In the spirit of Monday's post, here is Canada's
Globe and Mail offering its take on executive compensation. In its "Report On Business," Bill Dimma writes:
"Except for those absent from our planet for the past couple of
decades, infamous examples of the wildly excessive senior executive
compensation that has become commonplace in the United States, though
not limited to there, are so widely known that they've become urban
legends. But unlike most urban legends, they're not myths but
unfortunate reality.
But most of you have heard this sort of thing before. So what? It's
like that famous line of Mark Twain's about the weather: "Everyone
talks about it but no-one does anything about it." Should anything be
done about these massive changes in senior executive compensation
levels, or not? And if so, what? At the broadest level, there are only
three approaches worth considering.
The first is for government to step in and impose some arbitrary
limits or at least some quasi-voluntary guidelines. Not recommended.

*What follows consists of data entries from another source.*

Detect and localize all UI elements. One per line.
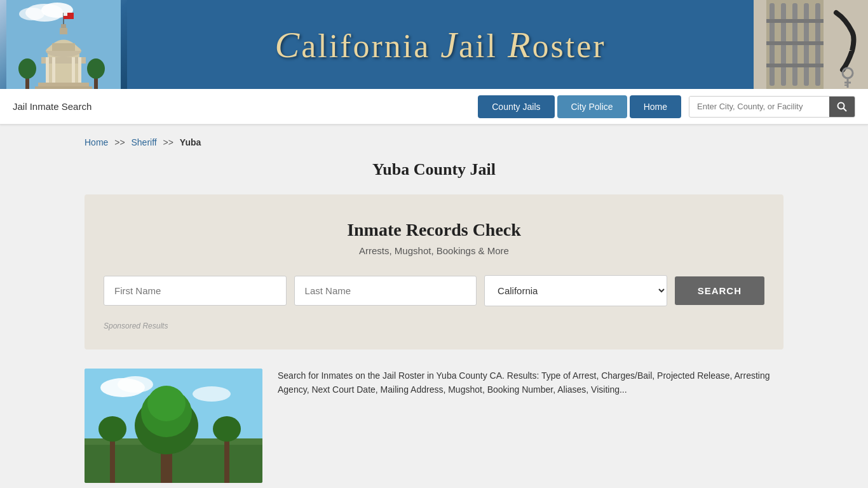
svg-rect-16 [78, 57, 81, 86]
svg-rect-12 [64, 13, 67, 16]
svg-point-22 [87, 58, 105, 79]
svg-point-52 [98, 416, 126, 442]
city-police-button[interactable]: City Police [557, 95, 627, 118]
breadcrumb: Home >> Sheriff >> Yuba [85, 137, 783, 147]
svg-rect-15 [72, 57, 75, 86]
breadcrumb-sep-2: >> [163, 137, 173, 147]
navbar: Jail Inmate Search County Jails City Pol… [0, 89, 868, 125]
inmate-search-button[interactable]: SEARCH [675, 276, 764, 305]
sponsored-label: Sponsored Results [104, 322, 764, 330]
svg-rect-7 [52, 43, 75, 51]
header-banner: California Jail Roster [0, 0, 868, 89]
last-name-input[interactable] [294, 276, 477, 306]
county-jails-button[interactable]: County Jails [478, 95, 554, 118]
svg-point-3 [19, 8, 44, 20]
svg-point-37 [838, 102, 844, 109]
svg-point-42 [193, 386, 231, 402]
svg-rect-30 [766, 19, 824, 23]
home-button[interactable]: Home [630, 95, 681, 118]
svg-rect-13 [46, 57, 49, 86]
svg-point-50 [213, 416, 241, 442]
first-name-input[interactable] [104, 276, 287, 306]
bottom-image [85, 369, 262, 483]
svg-point-41 [118, 376, 153, 393]
svg-point-20 [18, 58, 36, 79]
breadcrumb-sep-1: >> [114, 137, 125, 147]
svg-line-38 [844, 108, 847, 111]
breadcrumb-current: Yuba [180, 137, 201, 147]
svg-rect-32 [766, 64, 824, 67]
bottom-section: Search for Inmates on the Jail Roster in… [85, 369, 783, 483]
header-banner-left [0, 0, 127, 89]
svg-rect-9 [61, 24, 66, 28]
svg-rect-14 [52, 57, 55, 86]
svg-rect-8 [60, 28, 67, 34]
bottom-description: Search for Inmates on the Jail Roster in… [278, 369, 783, 397]
jail-door-illustration [754, 0, 868, 89]
records-box: Inmate Records Check Arrests, Mugshot, B… [85, 194, 783, 349]
navbar-search-bar [689, 96, 855, 118]
navbar-search-button[interactable] [829, 97, 855, 117]
county-photo [85, 369, 262, 483]
header-title: California Jail Roster [275, 24, 606, 66]
records-subtitle: Arrests, Mugshot, Bookings & More [104, 245, 764, 256]
header-title-text: California Jail Roster [275, 28, 606, 64]
navbar-buttons: County Jails City Police Home [478, 95, 681, 118]
search-icon [837, 102, 847, 112]
navbar-brand: Jail Inmate Search [13, 101, 92, 112]
inmate-search-form: AlabamaAlaskaArizonaArkansasCaliforniaCo… [104, 275, 764, 306]
svg-rect-31 [766, 41, 824, 45]
breadcrumb-sheriff[interactable]: Sheriff [132, 137, 157, 147]
page-title: Yuba County Jail [85, 160, 783, 179]
navbar-search-input[interactable] [689, 97, 829, 116]
svg-point-48 [147, 386, 186, 421]
capitol-illustration [6, 0, 121, 89]
records-title: Inmate Records Check [104, 220, 764, 240]
svg-rect-18 [35, 86, 92, 89]
header-banner-right [754, 0, 868, 89]
svg-rect-17 [38, 83, 89, 86]
main-content: Home >> Sheriff >> Yuba Yuba County Jail… [72, 125, 796, 488]
header-banner-center: California Jail Roster [127, 0, 754, 89]
breadcrumb-home[interactable]: Home [85, 137, 108, 147]
state-select[interactable]: AlabamaAlaskaArizonaArkansasCaliforniaCo… [484, 275, 667, 306]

Even in war-time, this worked erratically and badly. The elemental
forces of supply and demand can be ignored or played down for only so
long.
The second approach is to do nothing, to believe and accept that the
wild earnings numbers are simply a reflection of a market at work. This
approach ignores the growing rumbles of discontent from society at
large, including employees further down an organization, investors and
shareholders, along with the media and opinion leaders.
The third approach also believes in letting the market work but
takes it as a given that the current market isn't working well. So
approach No. 3 focuses on ways to help ensure that the market for chief
executive officers is truly a market, not one where too many CEOs win
big, even when their shareholders win small or, worse, lose big.

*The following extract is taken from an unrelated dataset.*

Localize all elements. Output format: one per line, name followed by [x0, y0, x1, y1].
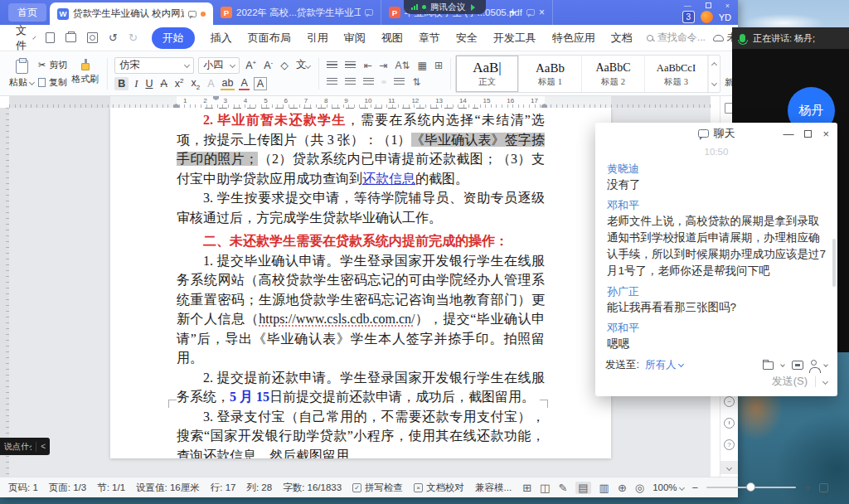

Here are eight ways I believe the market can be improved:
1 - Go independent
The compensation committees of widely held public companies must be comprised entirely of independent directors.

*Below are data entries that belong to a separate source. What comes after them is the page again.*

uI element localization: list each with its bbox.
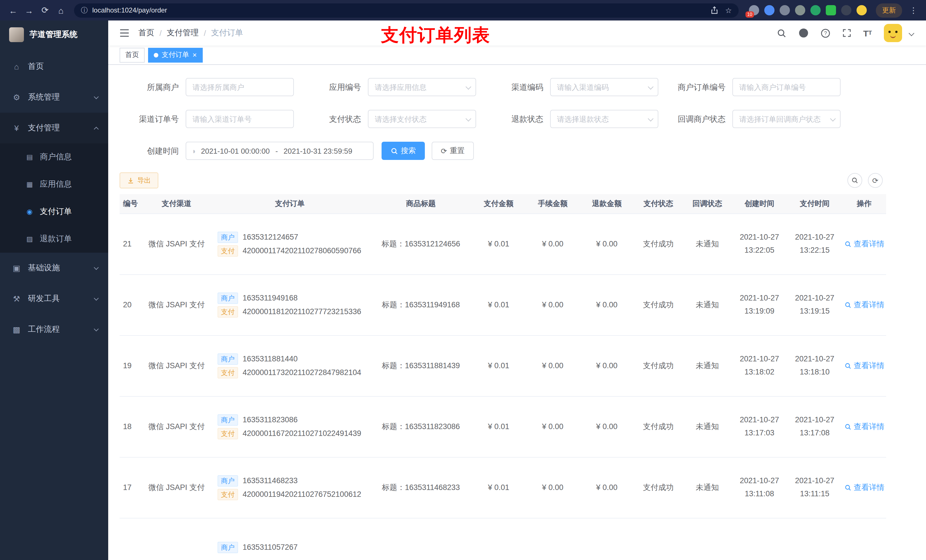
app-id-select[interactable] [368, 78, 476, 96]
merchant-order-no-input[interactable] [732, 78, 841, 96]
table-body: 21 微信 JSAPI 支付 商户 1635312124657 支付 42000… [120, 213, 886, 560]
view-detail-link[interactable]: 查看详情 [844, 361, 884, 371]
notify-status-select[interactable] [732, 110, 841, 128]
chevron-down-icon [94, 326, 99, 331]
view-detail-link[interactable]: 查看详情 [844, 239, 884, 249]
reset-button[interactable]: ⟳ 重置 [432, 142, 474, 160]
profile-emoji-icon[interactable] [856, 5, 867, 15]
channel-order-no-input[interactable] [186, 110, 294, 128]
breadcrumb-home[interactable]: 首页 [138, 28, 154, 38]
browser-update-button[interactable]: 更新 [876, 3, 902, 17]
font-size-icon[interactable]: TT [863, 29, 872, 37]
merchant-tag: 商户 [218, 475, 238, 486]
tab-pay-order[interactable]: 支付订单 × [148, 48, 203, 62]
fee-amount: ¥ 0.00 [542, 422, 563, 431]
sidebar-pay-section: ¥ 支付管理 ▤ 商户信息 ▦ 应用信息 ◉ 支付订单 [0, 113, 108, 253]
channel-tag: 支付 [218, 428, 238, 439]
refund-amount: ¥ 0.00 [596, 483, 617, 492]
sidebar-item-pay[interactable]: ¥ 支付管理 [0, 113, 108, 143]
table-row: 19 微信 JSAPI 支付 商户 1635311881440 支付 42000… [120, 335, 886, 396]
top-navbar: 首页 / 支付管理 / 支付订单 支付订单列表 ? [108, 21, 926, 45]
bookmark-star-icon[interactable]: ☆ [725, 6, 732, 15]
search-icon [844, 301, 851, 308]
browser-forward-button[interactable]: → [22, 3, 36, 18]
view-detail-link[interactable]: 查看详情 [844, 482, 884, 492]
sidebar-item-devtools[interactable]: ⚒ 研发工具 [0, 284, 108, 314]
screen: ← → ⟳ ⌂ ⓘ localhost:1024/pay/order ☆ 10 … [0, 0, 926, 560]
breadcrumb: 首页 / 支付管理 / 支付订单 [138, 28, 243, 38]
close-icon[interactable]: × [192, 51, 197, 59]
sidebar-item-home[interactable]: ⌂ 首页 [0, 51, 108, 82]
site-info-icon[interactable]: ⓘ [81, 5, 88, 15]
yen-icon: ¥ [11, 124, 22, 133]
fullscreen-icon[interactable] [842, 29, 851, 38]
export-button[interactable]: 导出 [120, 172, 158, 189]
extension-icon-3[interactable] [780, 5, 790, 15]
refund-amount: ¥ 0.00 [596, 361, 617, 370]
tools-icon: ⚒ [11, 294, 22, 303]
browser-url-bar[interactable]: ⓘ localhost:1024/pay/order ☆ [74, 3, 738, 17]
merchant-filter-input[interactable] [186, 78, 294, 96]
channel-code-select[interactable] [550, 78, 658, 96]
create-time-range-picker[interactable]: ◗ 2021-10-01 00:00:00 - 2021-10-31 23:59… [186, 142, 374, 160]
notify-status: 未通知 [696, 300, 719, 309]
chevron-down-icon[interactable] [909, 30, 914, 36]
merchant-tag: 商户 [218, 292, 238, 303]
extension-icon-4[interactable] [795, 5, 805, 15]
notify-status: 未通知 [696, 422, 719, 430]
github-icon[interactable] [798, 28, 808, 38]
extension-icon-5[interactable] [810, 5, 821, 15]
pay-status: 支付成功 [643, 300, 674, 309]
hamburger-icon[interactable] [120, 29, 129, 37]
app-title: 芋道管理系统 [30, 30, 77, 40]
fee-amount: ¥ 0.00 [542, 361, 563, 370]
sidebar-item-system[interactable]: ⚙ 系统管理 [0, 82, 108, 113]
tab-home[interactable]: 首页 [120, 48, 145, 62]
channel-order-no: 4200001174202110278060590766 [243, 246, 361, 255]
sidebar-item-merchant-info[interactable]: ▤ 商户信息 [0, 143, 108, 171]
help-icon[interactable]: ? [820, 28, 830, 38]
user-avatar[interactable] [884, 24, 902, 42]
monitor-icon: ▣ [11, 264, 22, 273]
fee-amount: ¥ 0.00 [542, 483, 563, 492]
extension-icon-6[interactable] [826, 5, 836, 15]
browser-reload-button[interactable]: ⟳ [38, 3, 52, 18]
document-icon: ▨ [25, 235, 34, 243]
refund-amount: ¥ 0.00 [596, 300, 617, 309]
extension-icon-1[interactable]: 10 [749, 5, 759, 15]
refresh-table-button[interactable]: ⟳ [868, 173, 883, 188]
sidebar-item-app-info[interactable]: ▦ 应用信息 [0, 171, 108, 198]
search-icon[interactable] [776, 28, 786, 38]
extension-pin-icon[interactable] [841, 5, 851, 15]
browser-menu-button[interactable]: ⋮ [906, 6, 920, 15]
channel-order-no: 4200001167202110271022491439 [243, 429, 361, 438]
goods-title: 标题：1635311881439 [382, 361, 460, 370]
table-row: 21 微信 JSAPI 支付 商户 1635312124657 支付 42000… [120, 213, 886, 274]
browser-chrome: ← → ⟳ ⌂ ⓘ localhost:1024/pay/order ☆ 10 … [0, 0, 926, 21]
chevron-down-icon [94, 296, 99, 300]
refund-status-select[interactable] [550, 110, 658, 128]
sidebar-item-workflow[interactable]: ▩ 工作流程 [0, 314, 108, 345]
view-detail-link[interactable]: 查看详情 [844, 421, 884, 432]
view-detail-link[interactable]: 查看详情 [844, 300, 884, 310]
share-icon[interactable] [711, 6, 719, 14]
pay-status-select[interactable] [368, 110, 476, 128]
extension-icon-2[interactable] [764, 5, 775, 15]
pay-amount: ¥ 0.01 [488, 422, 509, 431]
search-button[interactable]: 搜索 [381, 142, 425, 160]
pay-status: 支付成功 [643, 422, 674, 430]
notify-status: 未通知 [696, 239, 719, 248]
sidebar-item-pay-order[interactable]: ◉ 支付订单 [0, 198, 108, 225]
date-start-value: 2021-10-01 00:00:00 [201, 146, 270, 155]
browser-back-button[interactable]: ← [6, 3, 21, 18]
browser-home-button[interactable]: ⌂ [53, 3, 68, 18]
clock-icon: ◗ [192, 146, 197, 155]
toggle-search-button[interactable] [847, 173, 862, 188]
breadcrumb-pay[interactable]: 支付管理 [167, 28, 199, 38]
search-icon [844, 423, 851, 430]
page-content: 所属商户 应用编号 渠道编码 商户订单编号 [108, 65, 926, 560]
sidebar-item-refund-order[interactable]: ▨ 退款订单 [0, 225, 108, 253]
channel-tag: 支付 [218, 306, 238, 317]
refresh-icon: ⟳ [441, 146, 447, 155]
sidebar-item-infrastructure[interactable]: ▣ 基础设施 [0, 253, 108, 284]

2 - Understand pay structures
Every member of the compensation committee should be compensation-literate and, ideally, one should be an expert.
3 - When hiring Independent consultants ...
Any external compensation consultant should earn no revenue from a
corporate client beyond fees paid for executive compensation work.
4 - Clear reporting structures
Any external compensation consultant should report functionally,
though not administratively, to the independent chair of the board
compensation committee.
5 - Screen your peer group
Choose wisely and fairly when you peg your company's compensation
against others. This means being as close as is possible in measuring
product-market offerings, size, and profitability.
6 - Align your goals
Internal quantitative measures of corporate performance should be aligned with longer-run shareholder goals.
7 - Disclosure, disclosure, disclosure
Public disclosure of senior executive compensation must be "full,
fair, clear, and unambiguous," to quote from the recent report of the
Blue Ribbon Commission of the Institute of Corporate Directors.
8 - Shareholder Say for Pay
Say for Pay is the current effort to convince companies to allow
non-binding shareholder votes on senior executive compensation. This is
an idea whose time has not yet come in the Canadian setting, but I
predict that within two or three years it will become common here, as
it already is in several other advanced countries."